Community

120,000 People in 2.7 Square Miles

Koreatown is the most densely populated district in LA County. That density is not a problem to solve - it is an asset to build on.

120,000 People in 2.7 Square Miles

The Numbers

Koreatown holds roughly 120,000 people in 2.7 square miles. That makes it the most densely populated neighborhood in Los Angeles County. The average studio apartment costs $1,729 per month. Two-thirds of residents were born outside the United States. There is almost no park space per capita.

These facts get cited in housing reports and planning documents. They usually appear as problems - as pressure points, as evidence of crisis. And the pressure is real. Overcrowding is real. The gap between wages and rent is real. But density itself is not a flaw. It is the defining characteristic of this neighborhood, and it can be a strength.

What Density Makes Possible

Dense neighborhoods have something that sprawling ones don’t: proximity. People are close to each other. That closeness creates walkability, shared cultural spaces, thriving small businesses, and the kind of street life that planners in other cities spend decades trying to manufacture.

Koreatown has restaurants open past midnight. It has grocery stores, clinics, churches, and community organizations within walking distance of most residents. It has a concentration of Korean, Latino, and Bangladeshi cultures that produces a neighborhood unlike anywhere else in the country.

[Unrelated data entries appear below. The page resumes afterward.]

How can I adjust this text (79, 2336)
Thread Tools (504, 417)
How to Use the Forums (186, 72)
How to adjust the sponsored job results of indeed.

None of that happens without density. The cultural richness of this place is a direct result of how many people live here and how close together they are.

Where the Pressure Shows

Density becomes a problem when infrastructure doesn’t keep up. When 120,000 people share a handful of small parks. When housing costs push families into overcrowded apartments. When sidewalks crack and streetlights stay broken and nobody answers the 311 call.

The city is currently pursuing a pocket park on Kingsley Drive - one of the few available vacant lots in the neighborhood. That’s a good step. But one pocket park for 120,000 people is not a plan. It’s a gesture.

The real challenge is designing systems that treat density as the starting condition, not the exception. Transportation, green space, housing policy, civic engagement - all of it needs to be built for neighborhoods where people are close together and resources are stretched thin.

How We Think About It

Ktown Team is being designed around density from the start. Not as a workaround, but as a foundation.

The Map tool is built for neighborhoods where a single block might contain hundreds of households. Programs are designed to reach people where they already are - at the laundromat, at the bus stop, at the restaurant where they work a double shift - not in a conference room during business hours.

Density means that small interventions can reach a lot of people. A single well-placed bulletin board, a single multilingual flyer, a single community event in the right parking lot can touch more lives here than a citywide campaign touches in some suburbs.

The Point

Koreatown is dense. That density creates real hardship - housing costs, overcrowding, competition for limited public space. Those problems deserve serious attention and structural solutions.

But density also creates possibility. It means that collective action is physically easier here. It means that shared resources go further. It means that when you build something for this neighborhood, a lot of people benefit quickly.

The question is not how to fix Koreatown’s density. The question is how to build tools and programs that work because people are close together, not despite it. That is the question Ktown Team was founded to answer.